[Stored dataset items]
────────────────────

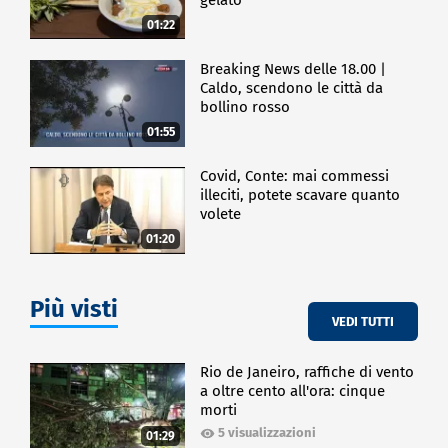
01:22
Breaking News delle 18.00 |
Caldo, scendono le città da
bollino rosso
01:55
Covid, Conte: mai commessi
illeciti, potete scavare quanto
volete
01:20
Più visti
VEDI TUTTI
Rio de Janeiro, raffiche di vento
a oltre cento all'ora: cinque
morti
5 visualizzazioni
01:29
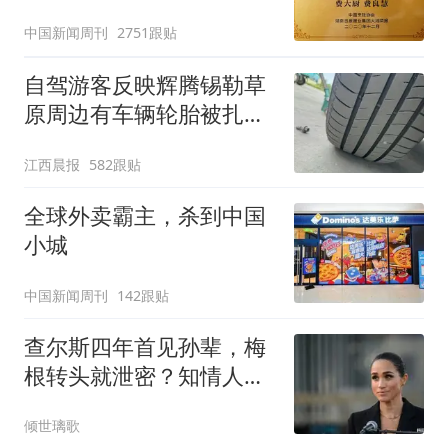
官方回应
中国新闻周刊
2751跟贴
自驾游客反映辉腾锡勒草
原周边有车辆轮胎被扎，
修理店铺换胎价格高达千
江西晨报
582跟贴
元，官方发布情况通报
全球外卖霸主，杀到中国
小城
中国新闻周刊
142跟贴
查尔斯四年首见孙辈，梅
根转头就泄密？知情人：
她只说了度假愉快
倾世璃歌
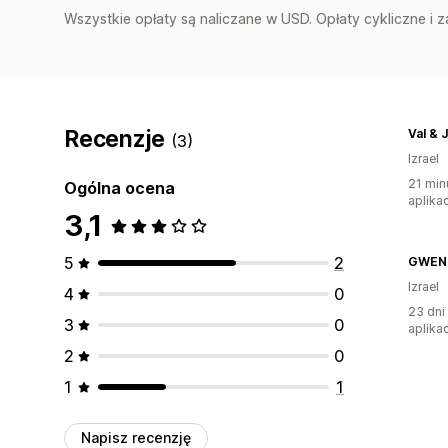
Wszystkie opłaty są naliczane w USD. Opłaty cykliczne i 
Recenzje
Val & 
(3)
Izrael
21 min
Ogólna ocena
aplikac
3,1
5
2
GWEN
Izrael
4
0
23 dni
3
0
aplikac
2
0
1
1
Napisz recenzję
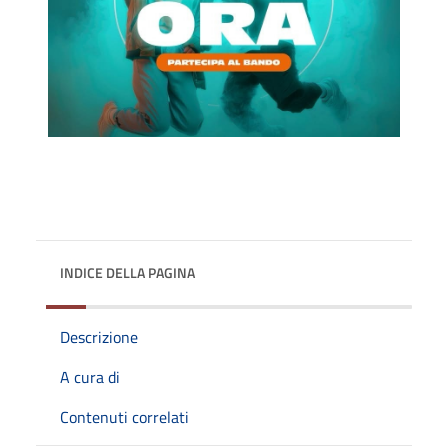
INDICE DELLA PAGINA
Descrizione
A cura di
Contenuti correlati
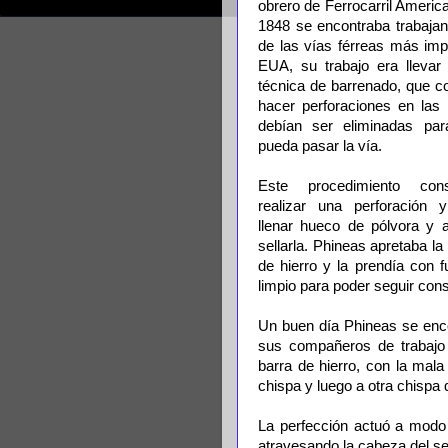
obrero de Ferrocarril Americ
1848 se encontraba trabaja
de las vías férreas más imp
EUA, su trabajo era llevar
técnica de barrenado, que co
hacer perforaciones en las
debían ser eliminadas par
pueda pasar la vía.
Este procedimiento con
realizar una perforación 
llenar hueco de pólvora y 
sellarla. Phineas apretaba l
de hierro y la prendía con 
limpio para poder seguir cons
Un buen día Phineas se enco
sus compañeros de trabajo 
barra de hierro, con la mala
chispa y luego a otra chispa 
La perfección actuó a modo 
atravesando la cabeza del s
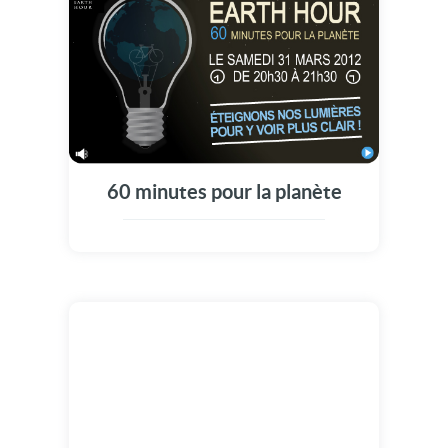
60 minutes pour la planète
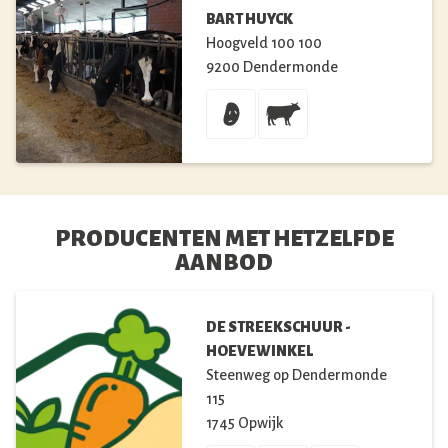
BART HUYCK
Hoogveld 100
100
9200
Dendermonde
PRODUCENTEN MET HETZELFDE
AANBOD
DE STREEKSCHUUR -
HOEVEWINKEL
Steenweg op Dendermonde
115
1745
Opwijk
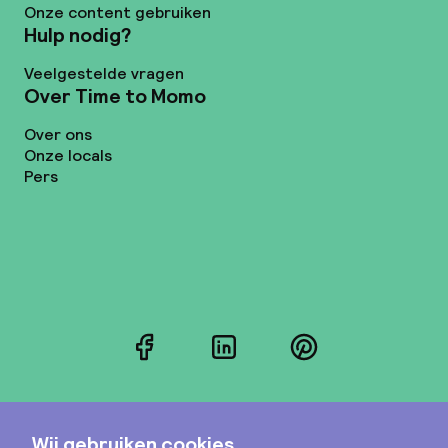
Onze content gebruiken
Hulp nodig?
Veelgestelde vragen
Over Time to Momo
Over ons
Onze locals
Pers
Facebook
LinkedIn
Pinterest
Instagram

────────────────────

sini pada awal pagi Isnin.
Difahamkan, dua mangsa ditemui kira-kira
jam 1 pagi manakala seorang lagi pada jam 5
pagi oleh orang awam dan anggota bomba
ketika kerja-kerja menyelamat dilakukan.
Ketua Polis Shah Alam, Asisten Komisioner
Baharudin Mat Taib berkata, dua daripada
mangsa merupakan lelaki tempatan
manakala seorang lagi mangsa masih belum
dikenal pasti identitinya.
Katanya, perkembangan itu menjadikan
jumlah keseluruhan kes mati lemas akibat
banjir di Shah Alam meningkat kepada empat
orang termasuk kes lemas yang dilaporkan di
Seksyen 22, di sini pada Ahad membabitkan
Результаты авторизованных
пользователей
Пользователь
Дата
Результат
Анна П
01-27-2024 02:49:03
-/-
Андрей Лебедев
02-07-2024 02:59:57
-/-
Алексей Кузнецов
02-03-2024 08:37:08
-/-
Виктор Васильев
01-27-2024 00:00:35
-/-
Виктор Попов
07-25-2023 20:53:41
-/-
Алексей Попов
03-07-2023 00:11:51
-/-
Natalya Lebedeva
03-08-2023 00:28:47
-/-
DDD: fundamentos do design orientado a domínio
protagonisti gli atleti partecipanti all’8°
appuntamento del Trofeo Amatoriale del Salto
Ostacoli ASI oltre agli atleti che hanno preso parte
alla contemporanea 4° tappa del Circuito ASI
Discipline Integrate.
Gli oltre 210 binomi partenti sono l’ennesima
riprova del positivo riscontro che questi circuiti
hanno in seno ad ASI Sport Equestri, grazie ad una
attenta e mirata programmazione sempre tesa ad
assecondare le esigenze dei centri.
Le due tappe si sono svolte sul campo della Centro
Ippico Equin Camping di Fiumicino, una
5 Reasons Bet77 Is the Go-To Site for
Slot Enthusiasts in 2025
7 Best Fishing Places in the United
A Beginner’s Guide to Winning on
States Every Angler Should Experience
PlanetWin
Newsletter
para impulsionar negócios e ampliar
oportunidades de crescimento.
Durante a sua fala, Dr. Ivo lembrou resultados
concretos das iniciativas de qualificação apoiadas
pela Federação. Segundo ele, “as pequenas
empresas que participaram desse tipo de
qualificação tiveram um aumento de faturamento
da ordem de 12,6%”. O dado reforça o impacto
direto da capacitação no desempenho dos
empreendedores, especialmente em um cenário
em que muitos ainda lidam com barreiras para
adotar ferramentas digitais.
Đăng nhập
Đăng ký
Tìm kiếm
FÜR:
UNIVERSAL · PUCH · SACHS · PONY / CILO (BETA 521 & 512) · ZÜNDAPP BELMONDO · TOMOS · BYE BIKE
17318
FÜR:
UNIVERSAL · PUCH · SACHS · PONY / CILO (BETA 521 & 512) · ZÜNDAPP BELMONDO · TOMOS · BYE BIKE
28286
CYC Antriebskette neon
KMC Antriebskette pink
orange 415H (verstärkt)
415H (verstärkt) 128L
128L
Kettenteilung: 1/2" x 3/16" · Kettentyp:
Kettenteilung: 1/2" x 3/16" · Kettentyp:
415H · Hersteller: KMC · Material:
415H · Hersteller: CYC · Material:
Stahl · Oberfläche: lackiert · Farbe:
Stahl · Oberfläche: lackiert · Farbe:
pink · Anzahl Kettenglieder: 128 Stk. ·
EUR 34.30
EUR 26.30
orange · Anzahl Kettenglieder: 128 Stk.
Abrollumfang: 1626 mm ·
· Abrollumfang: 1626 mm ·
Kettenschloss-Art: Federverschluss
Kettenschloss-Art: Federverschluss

────────────────────

WHAT THE TASK ASKS → Copy each line of the data that contains the word "mangsa".

OUTPUT →
Difahamkan, dua mangsa ditemui kira-kira
mangsa merupakan lelaki tempatan
manakala seorang lagi mangsa masih belum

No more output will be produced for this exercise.